During the month of February, Kappa Theta Epsilon not only celebrates our Founding Day; we celebrate the contributions of African-American lesbian women. In honor of the accomplishments of these distinguished individuals, the Sorority is proud to present The Legacy Series.
ARTIST. ACTIVIST. INTELLECTUAL. ICON.
Born into a prominent family on May 19th, 1930, Lorraine Vivian Hansberry’s life could have been one of relative ease, given the times.
Instead, she devoted her efforts to fighting for freedom and justice for people of all backgrounds…
After the death of her father when she was 16, Lorraine became politically active.
She dropped out of university, and after moving to New York, joined Paul Robeson’s activist newspaper, FREEDOM.
A gifted writer and critically acclaimed playwright, Hansberry penned the world-renowned play A Raisin in the Sun.
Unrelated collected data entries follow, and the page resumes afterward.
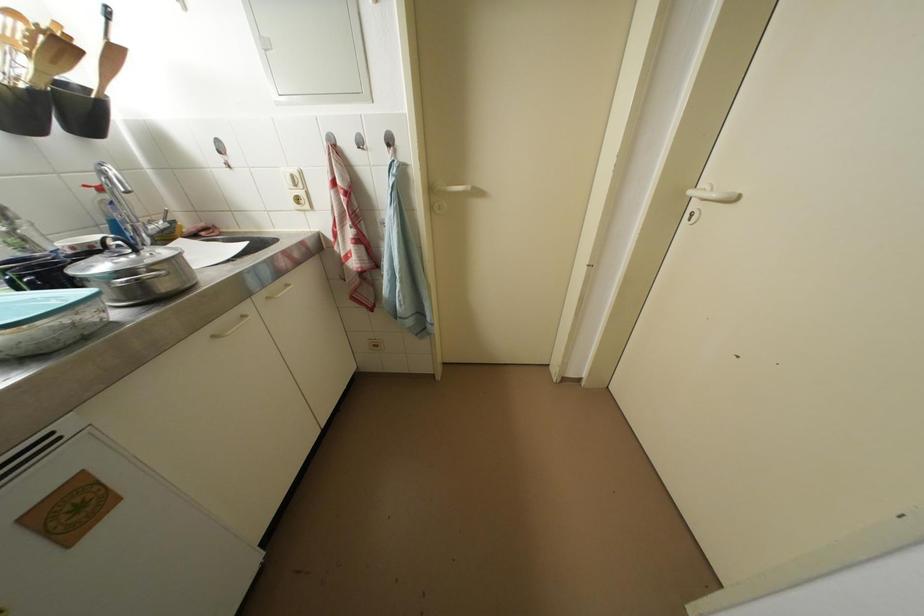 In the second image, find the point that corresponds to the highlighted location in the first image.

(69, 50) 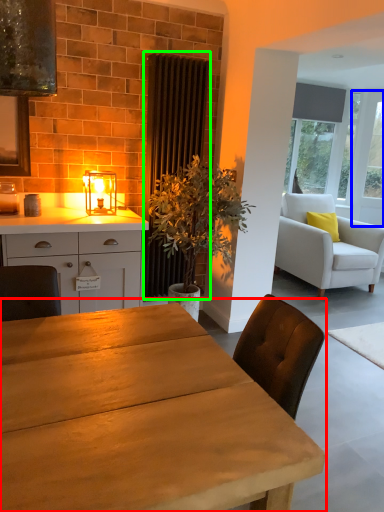 Question: Which is nearer to the table (highlighted by a red box)? glass door (highlighted by a blue box) or curtain (highlighted by a green box).

Choices:
 (A) glass door
 (B) curtain

Answer: (B) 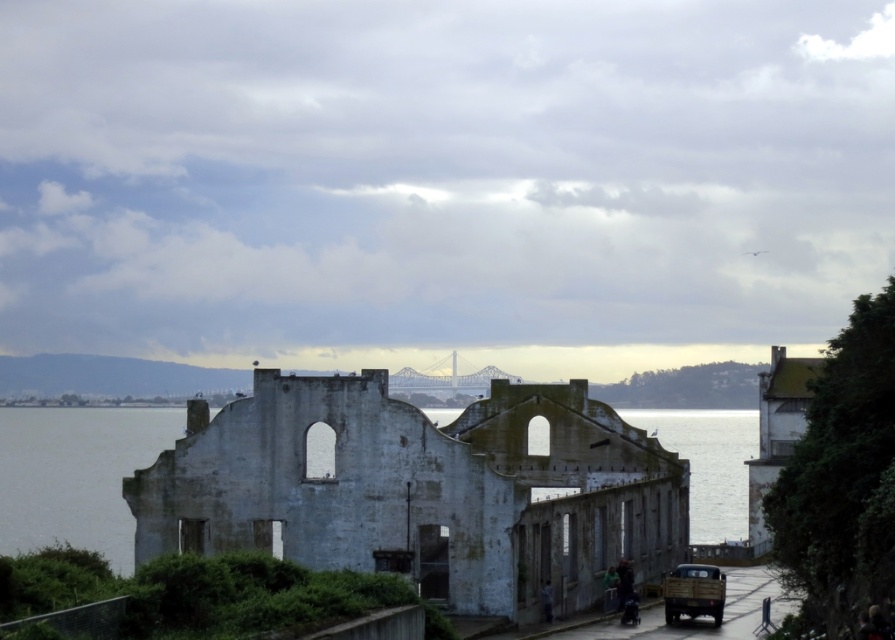 Is point (619, 577) more distant than point (612, 596)?

No, it is not.

Is dark hair at lower center to the right of green fabric jacket at lower center from the viewer's perspective?

Yes, dark hair at lower center is to the right of green fabric jacket at lower center.

Between point (619, 604) and point (604, 600), which one is positioned in front?

Point (619, 604) is more forward.

This screenshot has height=640, width=895. I want to click on dark hair at lower center, so 624,580.

Which of these two, matte brown truck at lower right or dark hair at lower center, stands shorter?

Standing shorter between the two is dark hair at lower center.

Is the position of matte brown truck at lower right more distant than that of dark hair at lower center?

No, it is not.

Is point (687, 566) in front of point (625, 589)?

Yes.

I want to click on matte brown truck at lower right, so click(x=695, y=593).

Does white weathered stone ruins at center have a larger size compared to matte brown truck at lower right?

Indeed, white weathered stone ruins at center has a larger size compared to matte brown truck at lower right.

Which is behind, point (521, 388) or point (682, 595)?

The point (521, 388) is more distant.

The height and width of the screenshot is (640, 895). Describe the element at coordinates (422, 490) in the screenshot. I see `white weathered stone ruins at center` at that location.

Find the location of `white weathered stone ruins at center`. white weathered stone ruins at center is located at coordinates (422, 490). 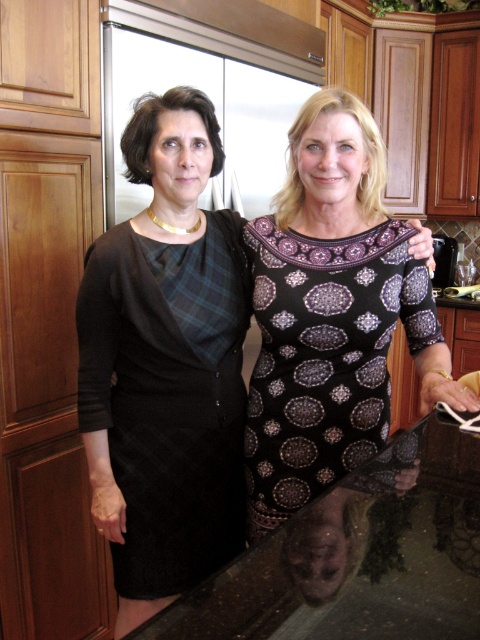 Is black textured dress at center taller than black wool dress at left?

Indeed, black textured dress at center has a greater height compared to black wool dress at left.

Is point (121, 598) positioned after point (98, 337)?

Yes.

Who is more forward, (154, 358) or (110, 400)?

Point (154, 358)

This screenshot has height=640, width=480. What are the coordinates of `black textured dress at center` in the screenshot? It's located at (165, 364).

Looking at this image, which is above, black wool dress at left or shiny black countertop at lower center?

black wool dress at left

Can you confirm if black wool dress at left is shorter than shiny black countertop at lower center?

No.

Is point (230, 417) farther from viewer compared to point (372, 547)?

Yes.

This screenshot has width=480, height=640. I want to click on black wool dress at left, so click(x=163, y=416).

Is black textured dress at center taller than shiny black countertop at lower center?

Yes.

Does black textured dress at center appear on the left side of shiny black countertop at lower center?

Yes, black textured dress at center is to the left of shiny black countertop at lower center.

The height and width of the screenshot is (640, 480). What are the coordinates of `black textured dress at center` in the screenshot? It's located at (165, 364).

You are a GUI agent. You are given a task and a screenshot of the screen. Output one action in this format:
    pyautogui.click(x=<x>, y=<y>)
    Task: Click on the black textured dress at center
    This screenshot has width=480, height=640.
    Given the screenshot: What is the action you would take?
    pyautogui.click(x=165, y=364) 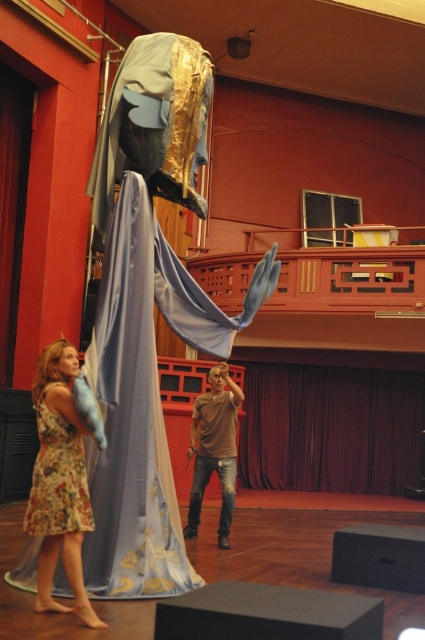 You are an actor backstage preparing for your entrance. You see the velvet dark red curtain at center. Where is the curtain positioned relative to the stage?

The velvet dark red curtain at center is positioned at point 0.670 on the x axis and 0.779 on the y axis, meaning it is located towards the right and lower middle area of the stage.

You are a stagehand preparing for a play. You need to move a 20 feet long ladder from the floral dress at lower left to the velvet dark red curtain at center. Is the space between them sufficient for the ladder to be moved without bending it?

The distance between the velvet dark red curtain at center and the floral dress at lower left is 30.40 feet, which is greater than the ladder length of 20 feet. Therefore, the ladder can be moved straight without bending.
She was the first African-American woman to have a work run on Broadway.
Though she married in the early 1950s, Hansberry questioned her sexuality soon after.
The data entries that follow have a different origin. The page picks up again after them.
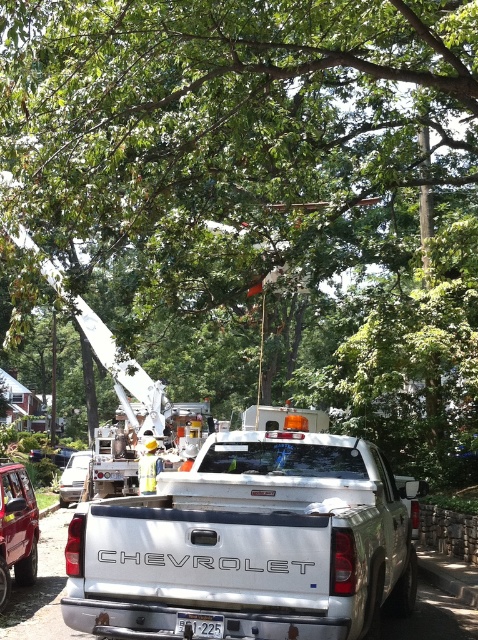 How distant is white metallic truck at center from white plastic license plate at center?

white metallic truck at center is 4.47 feet from white plastic license plate at center.

Between white metallic truck at center and white plastic license plate at center, which one appears on the left side from the viewer's perspective?

white plastic license plate at center is more to the left.

What do you see at coordinates (249, 544) in the screenshot?
I see `white metallic truck at center` at bounding box center [249, 544].

This screenshot has width=478, height=640. What are the coordinates of `white metallic truck at center` in the screenshot? It's located at (249, 544).

Is metallic silver van at center taller than white plastic license plate at center?

Yes.

Does metallic silver van at center appear on the right side of white plastic license plate at center?

No, metallic silver van at center is not to the right of white plastic license plate at center.

Where is `metallic silver van at center`? This screenshot has width=478, height=640. metallic silver van at center is located at coordinates (74, 477).

Between point (318, 508) and point (63, 477), which one is positioned behind?

The point (63, 477) is behind.

Is point (216, 528) in front of point (76, 480)?

Yes, it is.

Locate an element on the screen. This screenshot has height=640, width=478. white metallic truck at center is located at coordinates (249, 544). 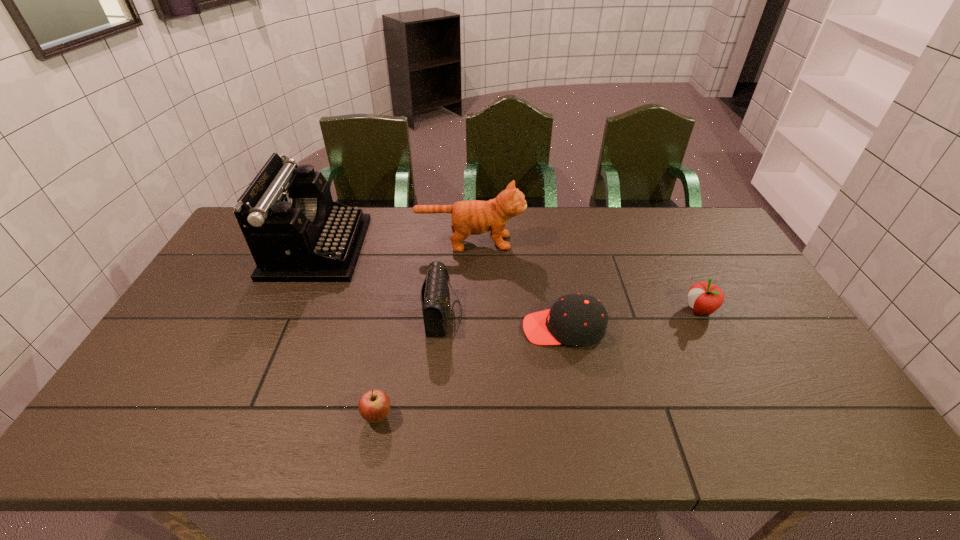 Locate an element on the screen. Image resolution: width=960 pixels, height=540 pixels. free space that satisfies the following two spatial constraints: 1. on the face of the cat; 2. on the front side of the nearer apple is located at coordinates (466, 416). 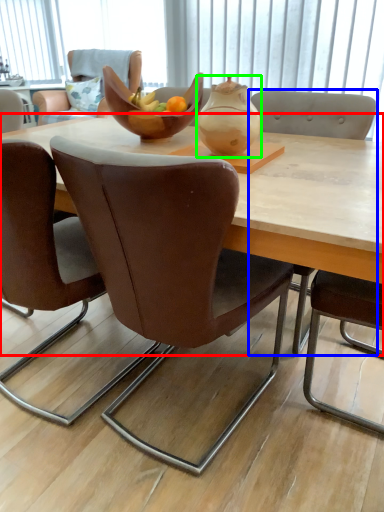 Question: Which object is the closest to the coffee table (highlighted by a red box)? Choose among these: chair (highlighted by a blue box) or tea pot (highlighted by a green box).

Choices:
 (A) chair
 (B) tea pot

Answer: (B)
In 1957, she began writing for The Ladder, a lesbian publication created by the Daughters of Bilitis. Out of fear of public backlash, she signed her letters with her initials.
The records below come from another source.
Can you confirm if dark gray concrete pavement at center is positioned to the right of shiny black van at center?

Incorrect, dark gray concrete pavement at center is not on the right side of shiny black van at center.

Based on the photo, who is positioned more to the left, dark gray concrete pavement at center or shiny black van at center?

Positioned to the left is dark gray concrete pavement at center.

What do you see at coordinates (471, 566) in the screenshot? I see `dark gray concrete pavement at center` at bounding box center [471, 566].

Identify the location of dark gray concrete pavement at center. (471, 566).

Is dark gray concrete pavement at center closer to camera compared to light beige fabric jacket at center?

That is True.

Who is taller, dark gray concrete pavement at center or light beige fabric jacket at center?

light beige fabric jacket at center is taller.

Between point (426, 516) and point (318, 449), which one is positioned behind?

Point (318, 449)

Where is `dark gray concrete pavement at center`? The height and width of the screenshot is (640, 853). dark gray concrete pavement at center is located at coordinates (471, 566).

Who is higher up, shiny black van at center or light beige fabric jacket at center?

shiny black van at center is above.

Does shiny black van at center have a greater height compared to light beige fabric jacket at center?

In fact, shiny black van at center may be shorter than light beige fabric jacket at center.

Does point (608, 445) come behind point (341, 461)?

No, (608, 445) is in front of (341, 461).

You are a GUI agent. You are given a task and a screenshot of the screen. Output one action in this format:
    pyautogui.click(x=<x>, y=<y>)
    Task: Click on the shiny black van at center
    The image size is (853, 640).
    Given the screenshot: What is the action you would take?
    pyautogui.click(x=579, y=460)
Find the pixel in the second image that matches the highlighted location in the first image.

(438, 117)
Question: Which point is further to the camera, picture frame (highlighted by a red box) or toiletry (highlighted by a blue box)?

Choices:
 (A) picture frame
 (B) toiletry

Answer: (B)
Sadly, Lorraine was diagnosed with pancreatic cancer at the height of her career. Shortly after her diagnosis, she said:
‘I wish to live because life has within it that which is good, that which is beautiful, and that which is love. Therefore, since I have known all of these things, I have found them to be reason enough and – I wish to live.
Moreover, because this is so, I wish others to live for generations and generations and generations and generations.’
Nina Simone’s 1970 hit To Be Young, Gifted and Black, was written in her honor.